The pressure drop was analyzed for 72 test conditions. Two-phase measurements were compared with the Lockhart–Martinelli correlation, while the three-phase measurements were compared with the modified Lockhart–Martinelli correlation, incorporating the SRC Pipe Flow model. Both correlations performed adequately as the predicted values of the pressure drop were generally in concordance with the experimental data.
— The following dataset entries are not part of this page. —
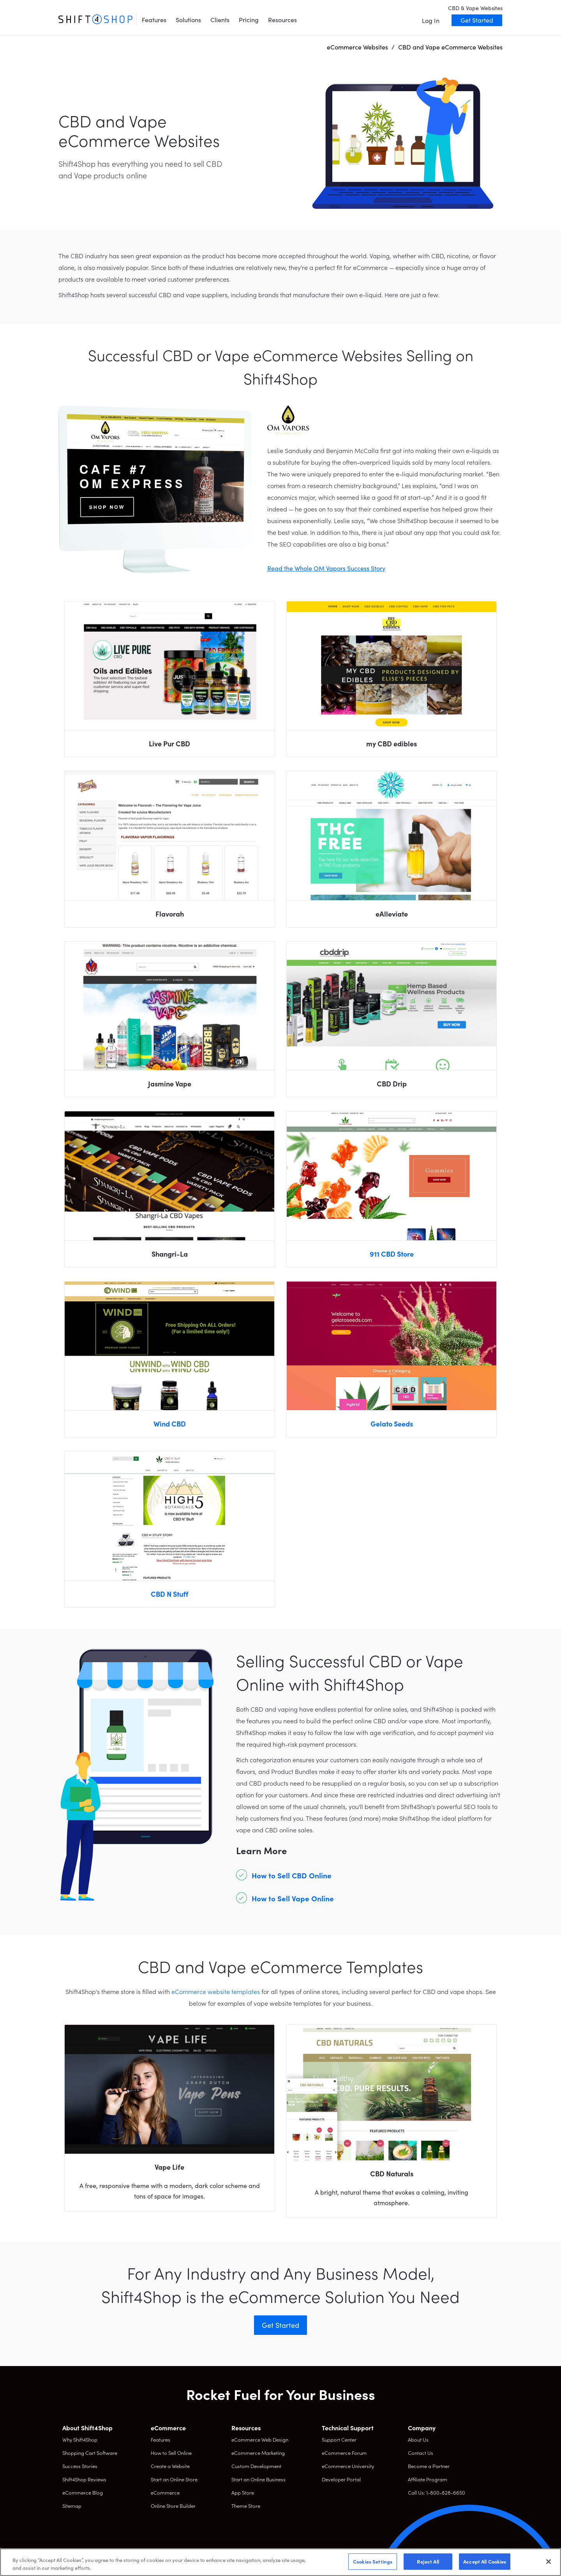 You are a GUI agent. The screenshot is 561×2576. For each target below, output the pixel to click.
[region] (280, 2562)
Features (154, 19)
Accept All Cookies (484, 2561)
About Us (418, 2439)
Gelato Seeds (391, 1423)
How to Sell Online (171, 2452)
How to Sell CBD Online (292, 1875)
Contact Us (420, 2452)
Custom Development (256, 2466)
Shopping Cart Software (89, 2452)
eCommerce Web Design (259, 2439)
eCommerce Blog (82, 2492)
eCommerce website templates (215, 1991)
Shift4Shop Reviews (84, 2479)
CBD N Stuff (169, 1594)
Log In (430, 20)
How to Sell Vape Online (293, 1898)
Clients (219, 19)
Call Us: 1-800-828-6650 (436, 2492)
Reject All (428, 2561)
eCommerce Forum (344, 2452)
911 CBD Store (392, 1254)
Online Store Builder (173, 2505)
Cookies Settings (372, 2561)
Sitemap (71, 2505)
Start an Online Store (174, 2479)
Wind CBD (169, 1423)
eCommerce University (348, 2466)
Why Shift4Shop (79, 2439)
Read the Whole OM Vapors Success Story (326, 568)
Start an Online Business (258, 2479)
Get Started (476, 20)
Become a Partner (429, 2466)
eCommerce (165, 2492)
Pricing (249, 19)
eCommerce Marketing (258, 2452)
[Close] (548, 2561)
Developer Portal (341, 2479)
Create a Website (170, 2466)
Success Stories (79, 2466)
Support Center (339, 2439)
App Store (242, 2492)
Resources (282, 19)
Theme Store (245, 2505)
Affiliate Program (427, 2479)
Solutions (188, 19) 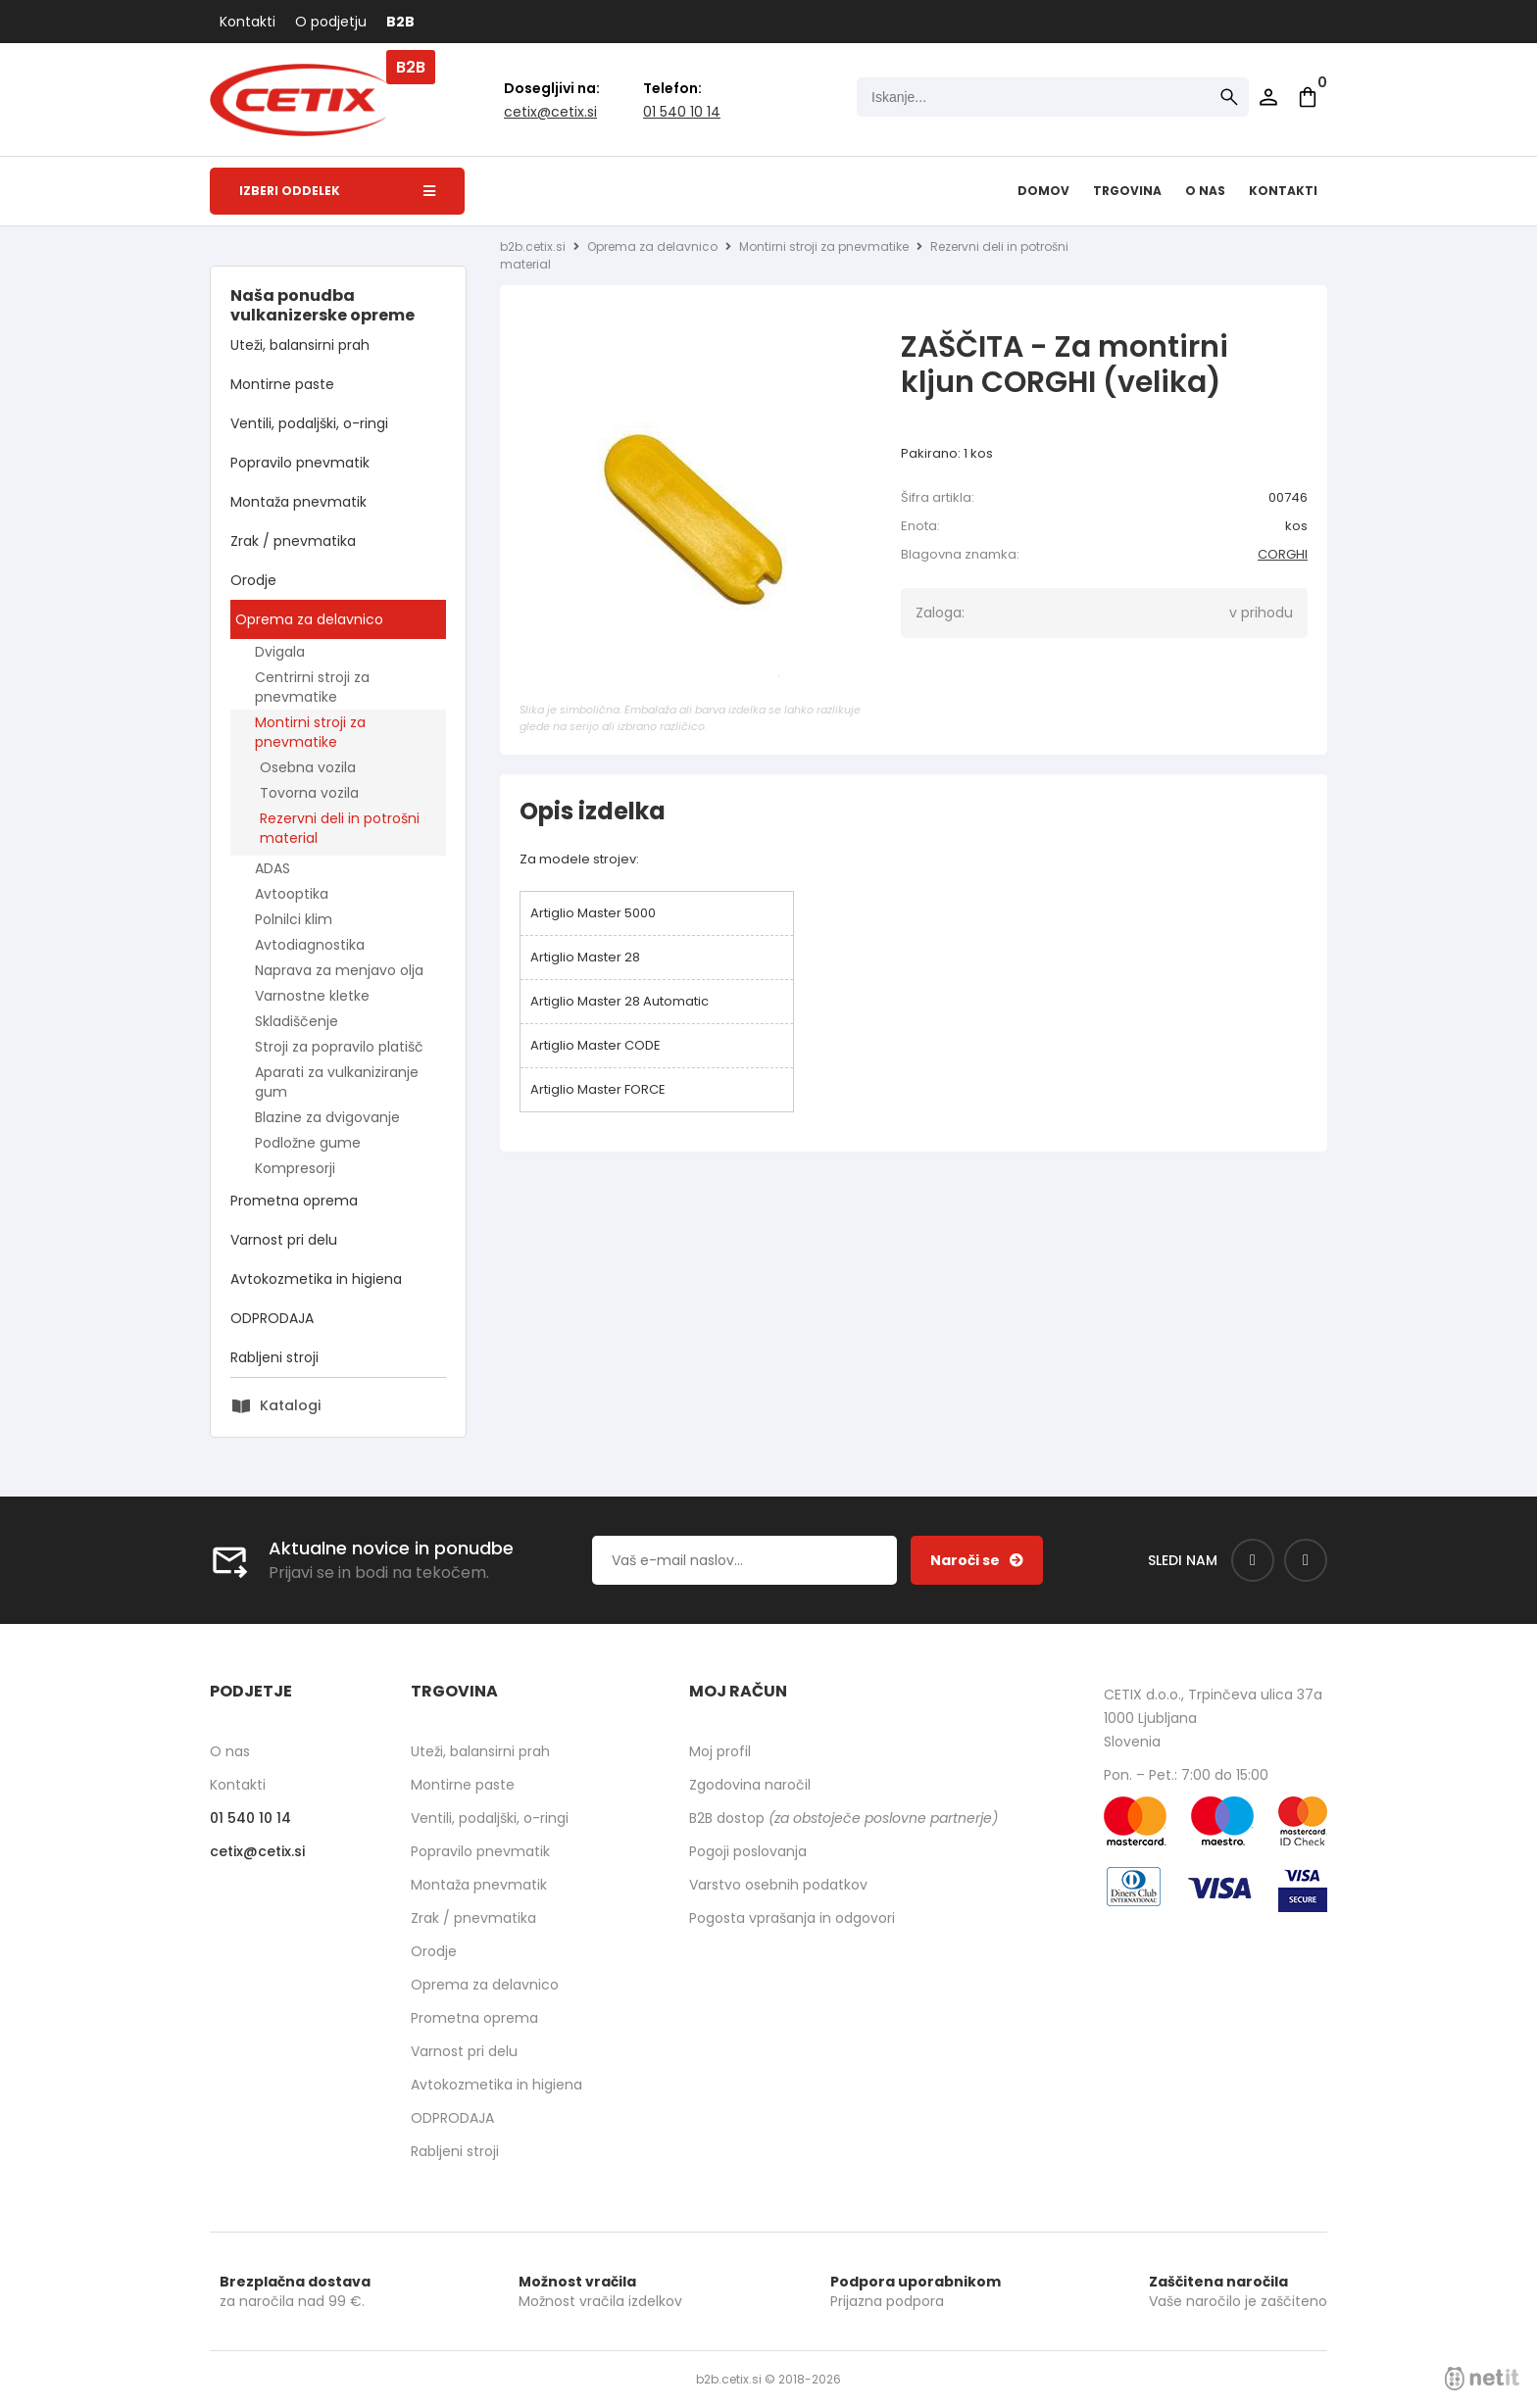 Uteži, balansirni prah (300, 345)
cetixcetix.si (550, 112)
It has been noted that for solid concentrations of 5 and 10% there is a small (almost null) effect on the pressure drop, and according to the theoretical model (modified LM) it is not expected to obtain meaningful increments in pressure drops until reaching more than 30% of solid concentrations. In any case, experiments with higher concentrations should be performed in order to validate this observation.

Further measurements will be performed to analyze the effect of higher concentration of solids and the influence of the solid density, both to define the effect on the transition from plug to slug regimes and to analyze its effect on the frictional pressure gradient. Also a wider area of the regime map is expected to be covered, analyzing the transition boundary from plug and slug to bubbly flows.